Guest name:
Anna Balint, Susan Noyes Platt, & Carletta Carrington Wilson
Guest bios:
Anna Bálint is a London-born, Seattle-based poet, writer, editor, and cultural activist of East European descent. Her many years of editorial work for Raven Chronicles Press include the Take a Stand, Art Against Hate Anthology, which won the 2021 Washington State Book Award for poetry, and Words From the Café, an anthology of writing by people in recovery. Her short fiction collection, Horse Thief (Curbstone Press, 2004), spans cultures and continents and was a finalist for the Pacific Northwest Book Award. A longtime teacher of creative writing, Anna currently teaches adults in recovery from trauma, addiction, mental illness, and homelessness at Seattle's Recovery Café, where she founded Safe Place Writing Circle.
Susan Noyes Platt, PhD, is a freelance art historian and art critic based in Seattle. Her most recent book is Around the World in 25 Years: Provocative Art from Europe, the Middle East, Asia, and the Americas: Collected Writings (Ingram 2025). After many years as a tenured professor of art history, Susan Noyes Platt is an independent art historian and freelance art critic and curator, based in Seattle, Washington. Her books include Modernism in the 1920s (UMI Research Press, 1985), Art and Politics in the 1930s, Modernism, Marxism, Americanism (Midmarch Arts Press, 1999), and Art and Politics Now, Cultural Activism in a Time of Crisis (Midmarch Arts Press, 2011), Setting Our Hearts on Fire, Collected Writings Volume 2: Essays on Artists from 1982 to the Present (2022).

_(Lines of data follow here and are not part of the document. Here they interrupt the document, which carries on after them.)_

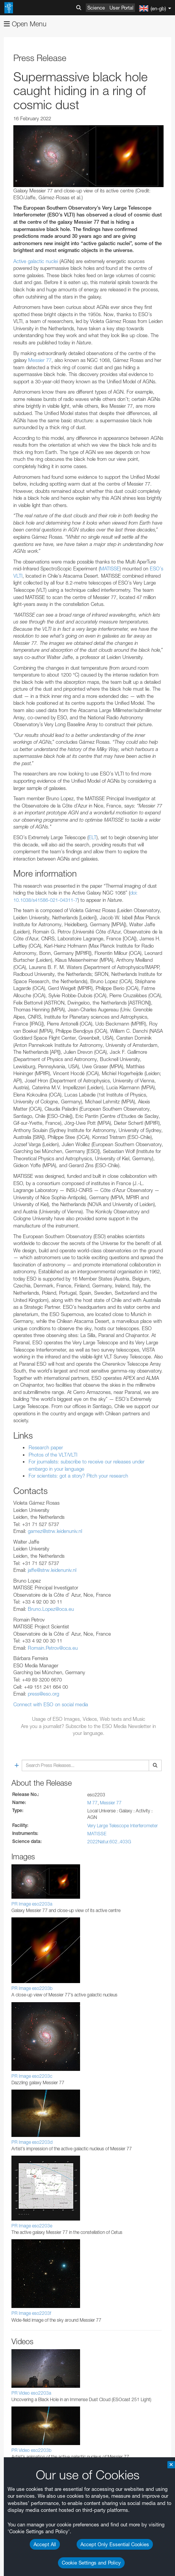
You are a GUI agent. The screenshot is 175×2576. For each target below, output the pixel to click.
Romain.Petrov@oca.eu (53, 1648)
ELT (92, 837)
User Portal (121, 8)
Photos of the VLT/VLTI (53, 1455)
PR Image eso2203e (31, 2226)
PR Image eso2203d (32, 2142)
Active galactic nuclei (35, 261)
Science (96, 8)
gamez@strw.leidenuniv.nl (55, 1531)
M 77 (92, 1803)
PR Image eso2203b (32, 1988)
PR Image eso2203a (31, 1904)
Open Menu (25, 24)
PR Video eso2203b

Through poetry, artist books, installations, and mixed-media works, Carletta Carrington Wilson discovers answers to questions she did not know to ask. This artist finds each artistic endeavor to be an act of excavation and a revelation. Her work, described as "decorative with a message," has been exhibited in museums, galleries, and libraries in the Seattle area and beyond. Her poems continue to appear in local and national publications. Carletta Carrington Wilson created Poem of Stone & Bone, a work of memory, on the property of James W. Washington Jr. in 2011. Four installations revived key aspects of the sculptor's artistic lineage, melding geography, spirituality, nature, and intellect. The culminating event led visitors on a journey across the Washington landscape and into his studio after the artist's month-long residency. Raven Chronicles Press published, in 2023, Poem of Stone & Bone: The Iconography of James. W. Washington Jr. in Fourteen Stanzas and Thirty-One Days. The book documents Wilson's series of site-specific installations created on the property of the noted sculptor. Journal entries chart her journey and visceral responses to objects found on the grounds, in the house, and studio of the artist. The artist engaged with objects, land, and literature to create a nuanced perspective on the life and work of James W. Washington Jr.